MobX works in any ES5 environment, which includes browsers and NodeJS.

There are two types of React bindings, mobx-react-lite supports only functional components, whereas mobx-react also supports class based components. Append the appropriate bindings for your use case to the Yarn or NPM command below:

Yarn: yarn add mobx

NPM: npm install --save mobx

CDN: https://cdnjs.com/libraries/mobx / https://unpkg.com/mobx/dist/mobx.umd.production.min.js

Use spec compliant transpilation for class properties

⚠️ Warning: When using MobX with TypeScript and Babel, and you plan to use classes; make sure to update your configuration to use a TC-39 spec compliant transpilation for class fields, since this is not the default. Without this, class fields cannot be made observable before they are initialized.

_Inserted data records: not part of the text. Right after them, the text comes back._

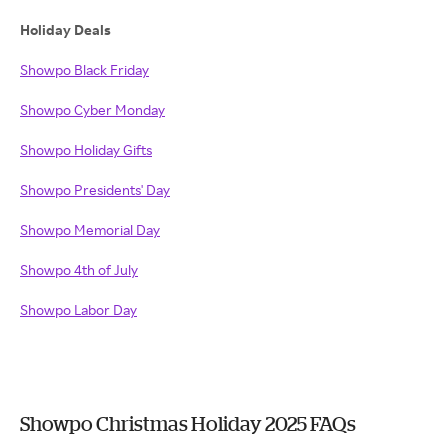
Holiday Deals
Showpo Black Friday
Showpo Cyber Monday
Showpo Holiday Gifts
Showpo Presidents' Day
Showpo Memorial Day
Showpo 4th of July
Showpo Labor Day
Showpo Christmas Holiday 2025 FAQs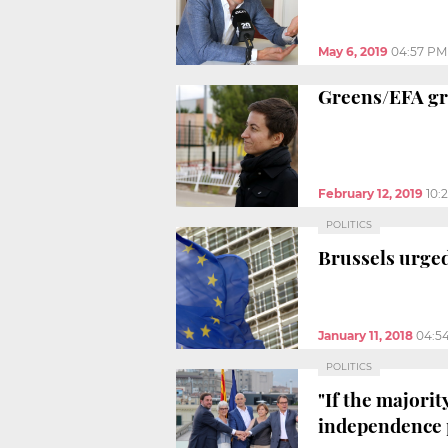
May 6, 2019
04:57 PM
Greens/EFA gro
February 12, 2019
10:
POLITICS
Brussels urged
January 11, 2018
04:5
POLITICS
"If the majorit
independence 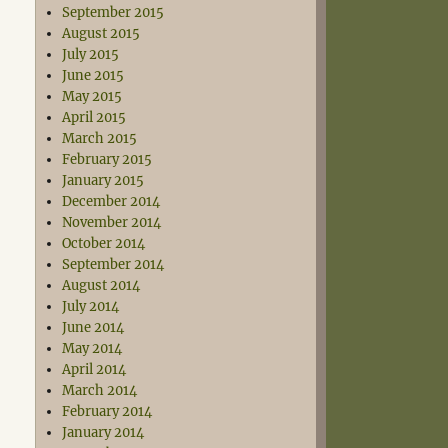
September 2015
August 2015
July 2015
June 2015
May 2015
April 2015
March 2015
February 2015
January 2015
December 2014
November 2014
October 2014
September 2014
August 2014
July 2014
June 2014
May 2014
April 2014
March 2014
February 2014
January 2014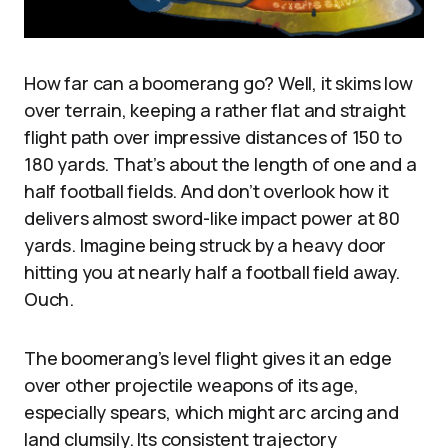
How far can a boomerang go? Well, it skims low
over terrain, keeping a rather flat and straight
flight path over impressive distances of 150 to
180 yards. That’s about the length of one and a
half football fields. And don’t overlook how it
delivers almost sword-like impact power at 80
yards. Imagine being struck by a heavy door
hitting you at nearly half a football field away.
Ouch.
The boomerang’s level flight gives it an edge
over other projectile weapons of its age,
especially spears, which might arc arcing and
land clumsily. Its consistent trajectory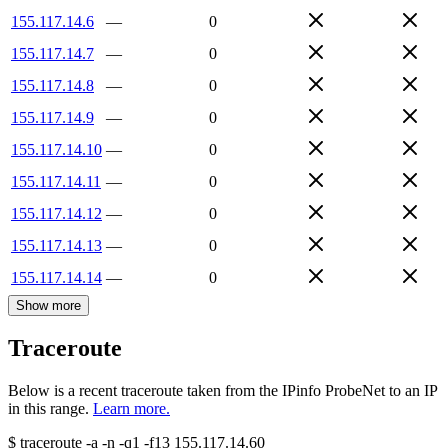
155.117.14.6
—
0
155.117.14.7
—
0
155.117.14.8
—
0
155.117.14.9
—
0
155.117.14.10
—
0
155.117.14.11
—
0
155.117.14.12
—
0
155.117.14.13
—
0
155.117.14.14
—
0
Show more
Traceroute
Below is a recent traceroute taken from the IPinfo ProbeNet to an IP
in this range.
Learn more.
$
traceroute -a -n -q1
-f13
155.117.14.60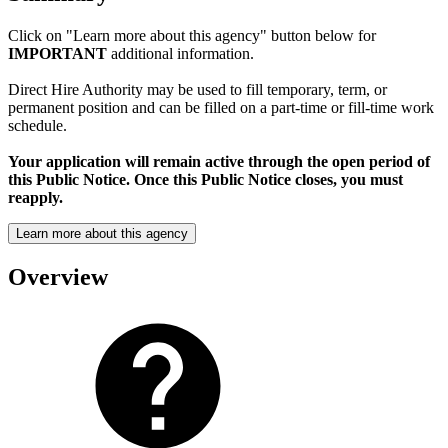
Click on "Learn more about this agency" button below for
IMPORTANT
additional information.
Direct Hire Authority may be used to fill temporary, term, or
permanent position and can be filled on a part-time or fill-time work
schedule.
Your application will remain active through the open period of
this Public Notice. Once this Public Notice closes, you must
reapply.
Learn more about this agency
Overview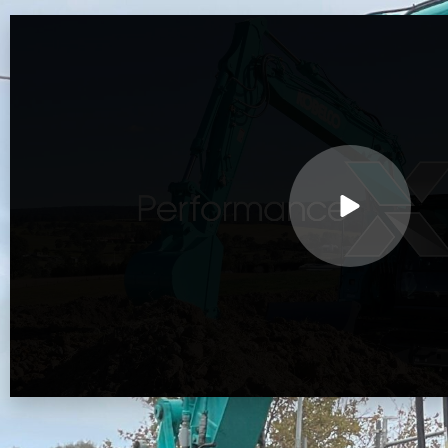
Play
Video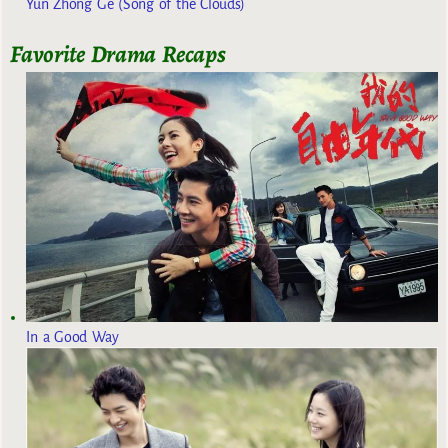
Yun Zhong Ge (Song of the Clouds)
Favorite Drama Recaps
In a Good Way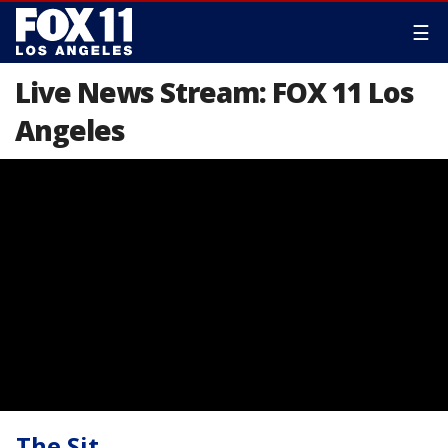
☰
Live News Stream: FOX 11 Los
Angeles
The Sit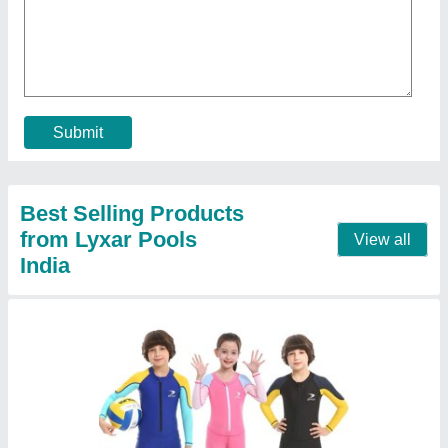
Color
: Optional
Gender
: Unisex
Material
: Polyester
Model
: Kids Swimsuits
Call Now
Contact Supplier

  • For Babel: Make sure to use at least version 7.12. Use the plugin ["@babel/plugin-proposal-class-properties", { "loose": false }]
  • For TypeScript, set the compiler option "useDefineForClassFields": true

MobX on older JavaScript environments

By default, MobX uses proxies for optimal performance and compatibility. However, on older JavaScript engines Proxy is not available (check out Proxy support). Examples of such are Internet Explorer (before Edge), Node.js < 6, iOS < 10, Android before RN 0.59, or Android on iOS.

In such cases, MobX can fallback to an ES5 compatible implementation which works almost identically, although there are a few limitations without Proxy support. You will have to explicitly enable the fallback implementation by configuring useProxies:

import { configure } from "mobx"

configure({ useProxies: "never" }) // Or "ifavailable".

MobX and Decorators

If you have used MobX before, or if you followed online tutorials, you probably saw MobX with decorators like @observable. In MobX 6, we have chosen to move away from decorators by default, for maximum compatibility with standard JavaScript. They can still be used if you enable them though.